The Tomato-Lentil soup was enjoyable, if a bit too subtly flavored for my tastes.
For my entree, I got Kabuli (alternately spelled Qabili) Palau, which the menu describes as the "national dish of Afghanistan which is named after the city of Kabul. Tender pieces of boneless braised lamb shank that is served underneath Afghan rice which is then topped by carmelized carrot strips & raisins."
Though nothing was lacking in its flavor as served, I was intrigued by a shaker of a purplish spice I couldn't even guess at.
The waiter informed me it was sumac, which he described as fresh ground pomegranate.
Sounded good, so I sprinkled some on my dish, and though the sweetness it added was faint, it certainly didn't hurt.
I also later added just a bit of a spicy green sauce the waiter offered us. It had a good and powerful flavor, but I was hesitant to add very much.

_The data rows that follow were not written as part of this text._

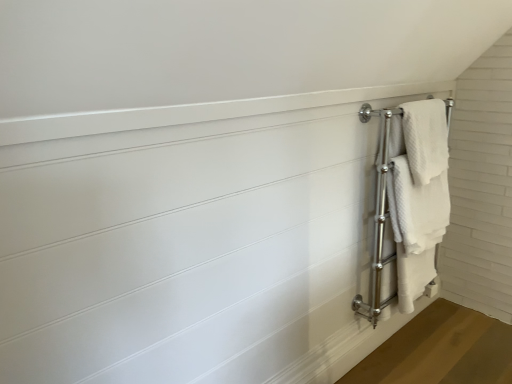 Question: From the image's perspective, does white textured towel at right, the 1th bath towel in the top-to-bottom sequence, appear higher than white textured towel at right?

Choices:
 (A) no
 (B) yes

Answer: (B)

Question: From the image's perspective, is white textured towel at right, the 1th bath towel in the top-to-bottom sequence, beneath white textured towel at right?

Choices:
 (A) no
 (B) yes

Answer: (A)

Question: Is white textured towel at right, the 1th bath towel in the top-to-bottom sequence, further to the viewer compared to white textured towel at right?

Choices:
 (A) yes
 (B) no

Answer: (B)

Question: Does white textured towel at right, the second bath towel ordered from the bottom, come in front of white textured towel at right?

Choices:
 (A) yes
 (B) no

Answer: (A)

Question: Considering the relative positions of white textured towel at right, the second bath towel ordered from the bottom, and white textured towel at right in the image provided, is white textured towel at right, the second bath towel ordered from the bottom, to the right of white textured towel at right from the viewer's perspective?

As for Bob, he ordered Murgh Chalau, "sauteed chicken cooked in onion, garlic & tomato base, served with a plate of white rice."
Two bites in, he was declaring it "really fantastic," and later rounded out his rave by saying that it was "very rich and very tasty" and that he would definitely return to Kabul House in the not so distant future.
While the lamb and chicken went over quite well for me and Bob, I should also note that the restaurant is a longtime favorite of my sister Allison, who is a vegetarian.
Typically indulging in the Vegetarian Platter, consisting of sauteed spinach, eggplant, cauliflower, pumpkin and rice, Allison likes Kabul House to the point of dubbing it the Gobble House--bad puns run in the family--because "everything is so delicious I gobble it all up."
So if you're ever in Skokie, you might well want to try Gobble--err, Kabul--House. And chances are good that Bob, Allison and/or I would be happy to join you.
Heck, Bob might have gone back already and it's only Tuesday.